Pues en la actual Constitución, que es donde se recogen todos estos Derechos Ciudadanos, los padres redactores de la Carta Magna se volcaron con mayor entusiasmo en establecer los estipendios y compensaciones que debían ‘premiar’ el trabajo de sus señorías en el Congreso y en el Senado, y los aforamientos y privilegios que les evitaban los ‘sofocos’ de ser imputados por sus propias ‘anomalías legales’; que fijar los asientos presupuestarios que garantizasen recursos financieros para que aquellos Derechos no fueran ‘papel mojado’ y tuviesen efectividad en la vida de los españoles.

La práctica posterior - la ‘real polític’ celtibérica de los gobiernos posteriores - ha venido a demostrar que estas previsiones presupuestarias quedaron reducidas a la ‘buena voluntad’ de los respectivos ministros, o a la posibilidad de conciertos, acuerdos privados para gobernar o promesas futuras de una acción política adecuada para los intereses de los ‘patrocinadores’ del bien común.

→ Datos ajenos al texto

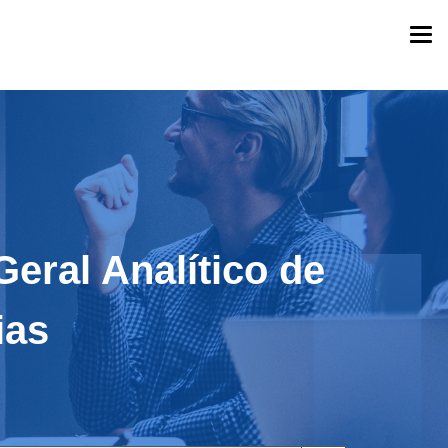
Togg
navi
Geral Analítico de
ias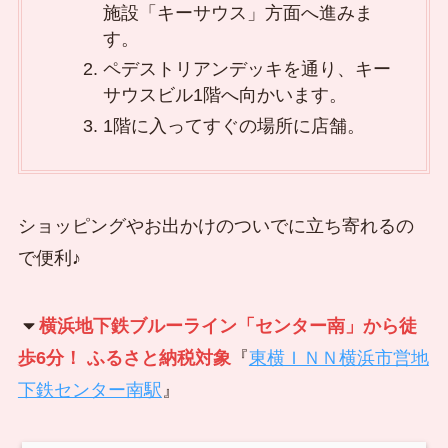
施設「キーサウス」方面へ進みま
す。
ペデストリアンデッキを通り、キー
サウスビル1階へ向かいます。
1階に入ってすぐの場所に店舗。
ショッピングやお出かけのついでに立ち寄れるの
で便利♪
横浜地下鉄ブルーライン「センター南」から徒
歩6分！ ふるさと納税対象
『
東横ＩＮＮ横浜市営地
下鉄センター南駅
』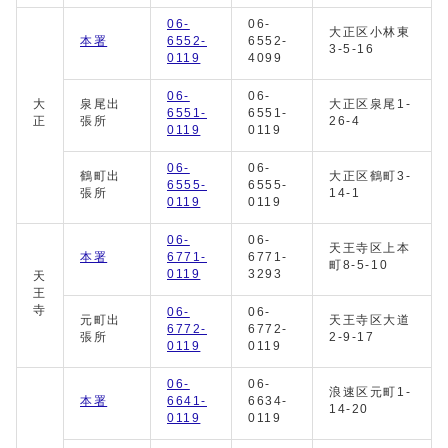
06-
06-
大正区小林東
本署
6552-
6552-
3-5-16
0119
4099
06-
06-
大
泉尾出
大正区泉尾1-
6551-
6551-
正
張所
26-4
0119
0119
06-
06-
鶴町出
大正区鶴町3-
6555-
6555-
張所
14-1
0119
0119
06-
06-
天王寺区上本
本署
6771-
6771-
町8-5-10
0119
3293
天
王
寺
06-
06-
元町出
天王寺区大道
6772-
6772-
張所
2-9-17
0119
0119
06-
06-
浪速区元町1-
本署
6641-
6634-
14-20
0119
0119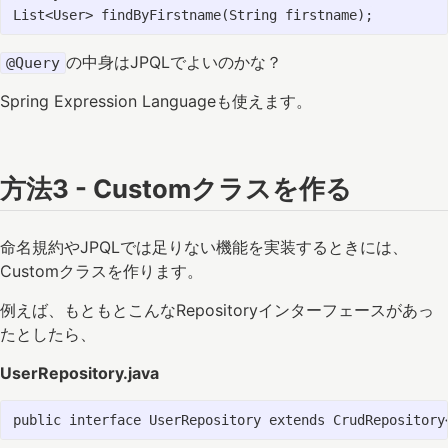
の中身はJPQLでよいのかな？
@Query
Spring Expression Languageも使えます。
方法3 - Customクラスを作る
命名規約やJPQLでは足りない機能を実装するときには、
Customクラスを作ります。
例えば、もともとこんなRepositoryインターフェースがあっ
たとしたら、
UserRepository.java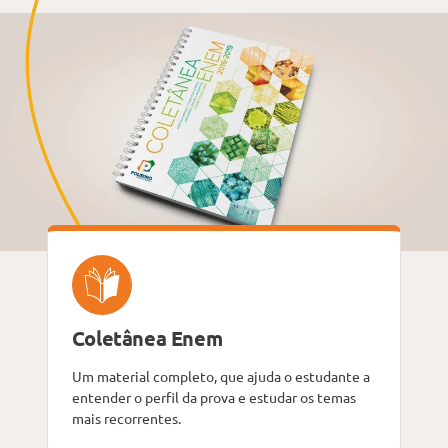
Coletânea Enem
Um material completo, que ajuda o estudante a
entender o perfil da prova e estudar os temas
mais recorrentes.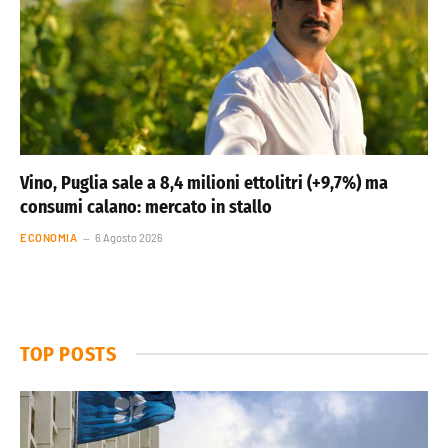
Vino, Puglia sale a 8,4 milioni ettolitri (+9,7%) ma
consumi calano: mercato in stallo
ECONOMIA
6 Agosto 2026
TOP POSTS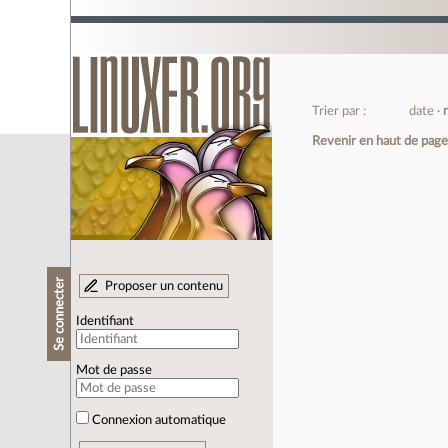
Trier par :
date
Revenir en haut de pag
Se connecter
Proposer un contenu
Identifiant
Mot de passe
Connexion automatique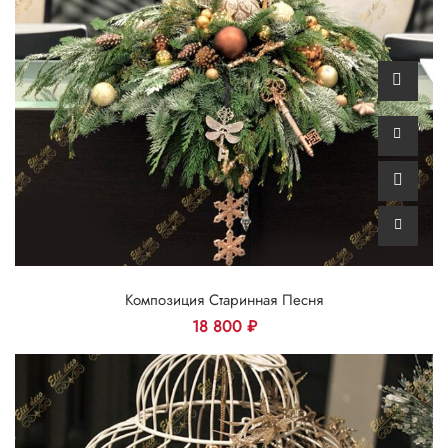
Композиция Старинная Песня
18 800
₽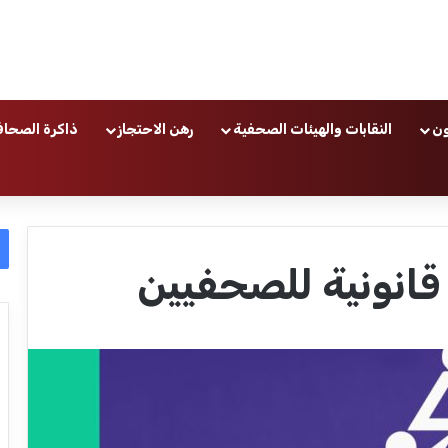
ون
النقابات والهيئات الصحفية
رهن الاحتجاز
ذاكرة الصحاف
انونية للصحفيين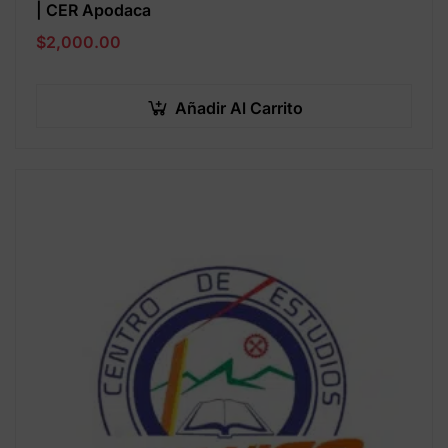
| CER Apodaca
$
2,000.00
Añadir Al Carrito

Pues el derecho a una vida familiar digna, a una vivienda acogedora, a un trabajo y una retribución suficiente; a una sanidad pública y una enseñanza general obligatoria y gratuita; con varios otros derechos encaminados a garantizar un estado de bienestar a todos los compatriotas, eran solo spots publicitarios de propaganda electoral, y no promesas firmes de partidos y candidatos para elevar el listón de los derechos y libertades ciudadanos para homologarnos al resto de los ciudadanos de la Unión Europea.

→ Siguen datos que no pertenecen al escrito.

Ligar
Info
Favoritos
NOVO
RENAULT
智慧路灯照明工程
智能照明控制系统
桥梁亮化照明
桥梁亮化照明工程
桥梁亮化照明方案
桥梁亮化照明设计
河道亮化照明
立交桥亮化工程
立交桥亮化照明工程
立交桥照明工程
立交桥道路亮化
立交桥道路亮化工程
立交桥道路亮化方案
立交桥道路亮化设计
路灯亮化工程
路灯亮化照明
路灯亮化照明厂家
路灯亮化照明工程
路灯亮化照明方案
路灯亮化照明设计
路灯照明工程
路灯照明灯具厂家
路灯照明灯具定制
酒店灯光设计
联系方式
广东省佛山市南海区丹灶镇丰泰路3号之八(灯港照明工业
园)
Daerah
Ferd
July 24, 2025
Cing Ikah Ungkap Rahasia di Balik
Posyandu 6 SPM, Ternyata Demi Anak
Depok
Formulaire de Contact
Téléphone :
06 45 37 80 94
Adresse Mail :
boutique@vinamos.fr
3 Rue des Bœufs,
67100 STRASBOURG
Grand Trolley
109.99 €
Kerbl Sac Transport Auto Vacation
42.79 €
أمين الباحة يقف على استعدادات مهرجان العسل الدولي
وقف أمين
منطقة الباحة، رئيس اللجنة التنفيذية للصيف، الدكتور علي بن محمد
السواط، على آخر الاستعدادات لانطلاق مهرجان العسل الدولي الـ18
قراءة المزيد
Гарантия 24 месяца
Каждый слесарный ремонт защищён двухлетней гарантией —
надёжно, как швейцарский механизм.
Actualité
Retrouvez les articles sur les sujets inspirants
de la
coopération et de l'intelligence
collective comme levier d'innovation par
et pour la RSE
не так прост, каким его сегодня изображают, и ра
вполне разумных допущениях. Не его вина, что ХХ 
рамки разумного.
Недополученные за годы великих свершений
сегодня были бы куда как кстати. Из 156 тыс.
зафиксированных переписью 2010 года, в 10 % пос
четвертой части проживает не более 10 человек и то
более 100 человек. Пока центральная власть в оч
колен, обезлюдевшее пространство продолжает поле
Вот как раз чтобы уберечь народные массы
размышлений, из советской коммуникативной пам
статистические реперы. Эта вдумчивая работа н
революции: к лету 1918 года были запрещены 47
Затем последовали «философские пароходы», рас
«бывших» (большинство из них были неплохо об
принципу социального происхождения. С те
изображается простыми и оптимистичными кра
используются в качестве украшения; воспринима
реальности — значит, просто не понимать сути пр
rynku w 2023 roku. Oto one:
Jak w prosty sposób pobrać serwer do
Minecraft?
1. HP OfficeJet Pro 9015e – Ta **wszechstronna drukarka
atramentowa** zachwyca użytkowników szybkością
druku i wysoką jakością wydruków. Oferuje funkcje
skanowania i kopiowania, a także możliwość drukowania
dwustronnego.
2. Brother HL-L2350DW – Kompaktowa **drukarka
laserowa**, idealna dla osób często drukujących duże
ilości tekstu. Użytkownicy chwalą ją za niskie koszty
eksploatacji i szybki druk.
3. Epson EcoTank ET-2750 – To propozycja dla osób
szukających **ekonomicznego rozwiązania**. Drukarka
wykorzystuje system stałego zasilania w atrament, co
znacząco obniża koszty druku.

O, en último caso, quedaban subrogados a unos ‘buenos acuerdos de legislatura’ entre los partidos políticos afines para mejorar las condiciones de su mutua colaboración, o el número de clientes que podrían beneficiarse de estos acuerdos.

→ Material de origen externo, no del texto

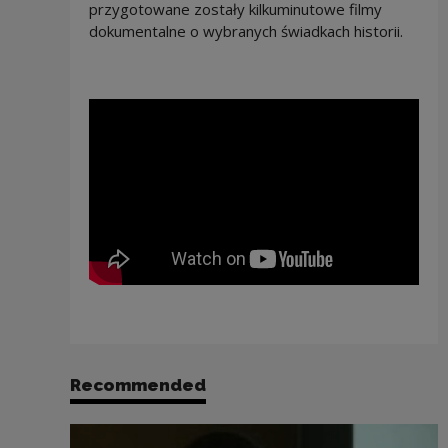
przygotowane zostały kilkuminutowe filmy
dokumentalne o wybranych świadkach historii.
Recommended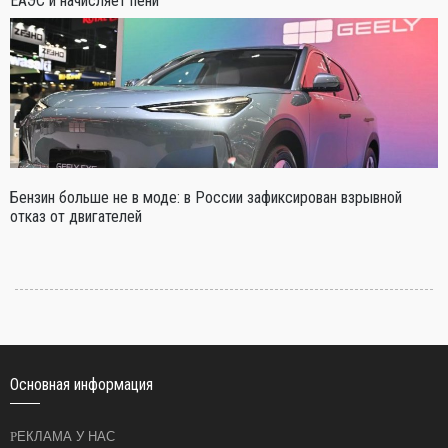
ЕАЭС и начисляет пени
Бензин больше не в моде: в России зафиксирован взрывной
отказ от двигателей
Основная информация
РЕКЛАМА У НАС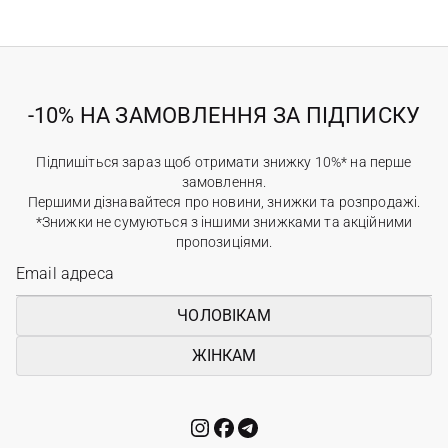
-10% НА ЗАМОВЛЕННЯ ЗА ПІДПИСКУ
Підпишіться зараз щоб отримати знижку 10%* на перше
замовлення.
Першими дізнавайтеся про новини, знижки та розпродажі.
*Знижки не сумуються з іншими знижками та акційними
пропозиціями.
ЧОЛОВІКАМ
ЖІНКАМ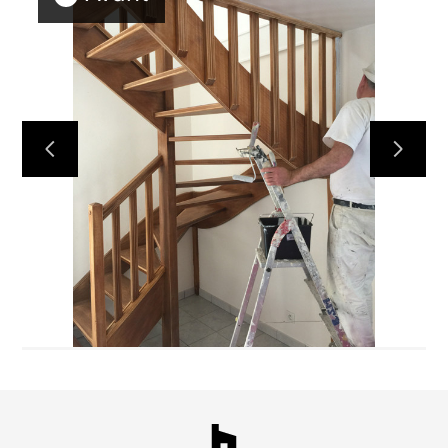
ACCUEIL
RÉALISATIONS
RAVALEMENTS DE FAÇADES
PEINTURE BIO
NOS PARTENAIRES EN PEINTURE
QUI SOMMES-NOUS
DEVIS GRATUIT/CONTACT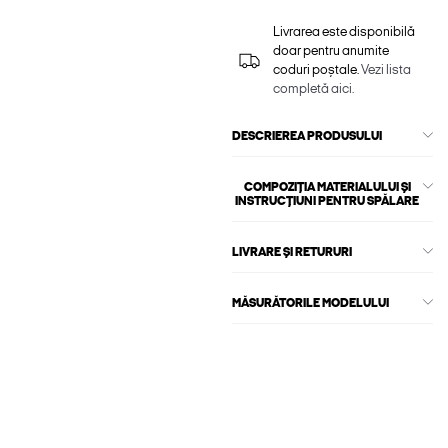
Livrarea este disponibilă
doar pentru anumite
coduri poștale.
Vezi lista
completă aici.
DESCRIEREA PRODUSULUI
COMPOZIȚIA MATERIALULUI ȘI
INSTRUCȚIUNI PENTRU SPĂLARE
LIVRARE ȘI RETURURI
MĂSURĂTORILE MODELULUI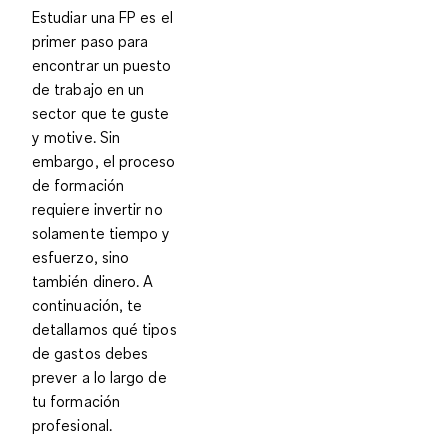
Estudiar una FP es el
primer paso para
encontrar un puesto
de trabajo en un
sector que te guste
y motive. Sin
embargo, el proceso
de formación
requiere invertir no
solamente tiempo y
esfuerzo, sino
también dinero. A
continuación, te
detallamos qué tipos
de gastos debes
prever a lo largo de
tu formación
profesional.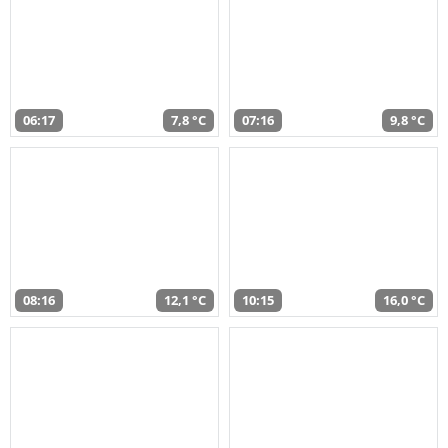
06:17
7,8 °C
07:16
9,8 °C
08:16
12,1 °C
10:15
16,0 °C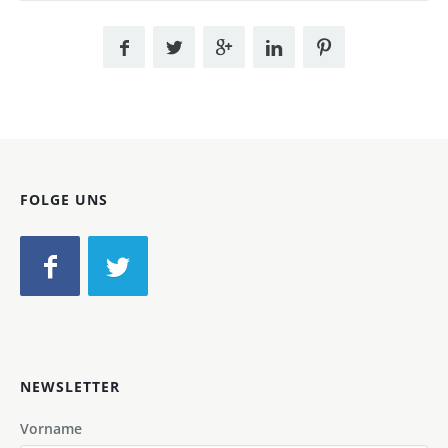
FOLGE UNS
NEWSLETTER
Vorname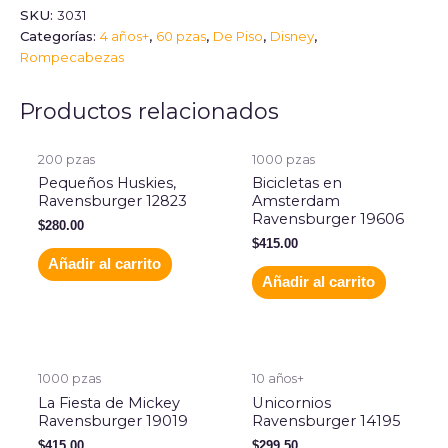
SKU:
3031
Categorías:
4 años+
,
60 pzas
,
De Piso
,
Disney
,
Rompecabezas
Productos relacionados
200 pzas
1000 pzas
Pequeños Huskies,
Bicicletas en
Ravensburger 12823
Amsterdam
Ravensburger 19606
$
280.00
$
415.00
Añadir al carrito
Añadir al carrito
1000 pzas
10 años+
La Fiesta de Mickey
Unicornios
Ravensburger 19019
Ravensburger 14195
$
415.00
$
299.50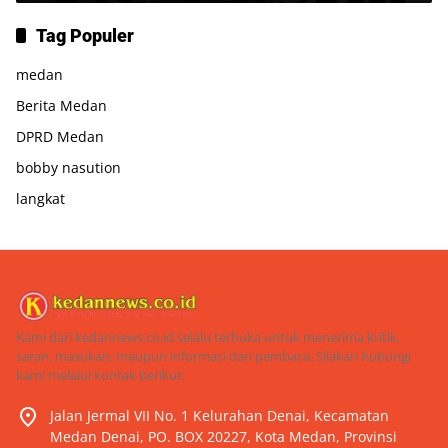
Tag Populer
medan
Berita Medan
DPRD Medan
bobby nasution
langkat
Kami dari kedannews.co.id selalu terbuka untuk menerima kritik,
saran, masukan, maupun informasi dari pembaca. Silakan hubungi
kami melalui kontak berikut:
Jalan Jermal VII No. 1 Kelurahan Denai, Kecamatan
Medan Denai, PO. BOX 20227, Kota Medan, Provinsi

En este mes de diciembre celebramos el cuarenta aniversario de aquella Constitución con la alegría lógica de que haya sido - hasta hoy - la más larga y duradera de todas las que ha tenido nuestro lacerado país; pero con la amargura de que aquellos horizontes de esperanza, de estabilidad, de honradez y de bienestar con los que votaron los españoles aquel 6 de diciembre de 1978, hayan quedado sensiblemente reducidos y tergiversados por los programas de absurda austeridad, de ultra liberalismo desatado y de arrebatiña generalizada entre los políticos y sus clientes más cercanos, que tanto han acercado a esta Constitución a aquella otra de 1876 - la Restauración Monárquica de Cánovas del Castillo- que hizo de España un ‘paraíso de caciques’, de corrupción, de analfabetismo y de pobreza, al que poco a poco ya nos vamos pareciendo ahora.

Un principio básico de la evolución de los organismos vivos establece que ‘todo órgano que no sea correctamente utilizado, termina por atrofiarse; solo aquellos que se mueven y evolucionan se perfeccionan y crecen’. La sociedad española es un ‘organismo vivo’ que se rige por los preceptos constitucionales; y para que éstos crezcan y se desarrollen ha de ser utilizados en las gestiones gubernativas. Si no es así, se irán atrofiando, inutilizando y corrompiendo, hasta que toda la Constitución se convierta en ‘papel de envolver’, como los periódicos viejos. Como muchos españoles sienten que ya está ocurriendo.

El desencanto por la democracia, que establecía la Constitución, es ya más que notable en muchos sectores de la población.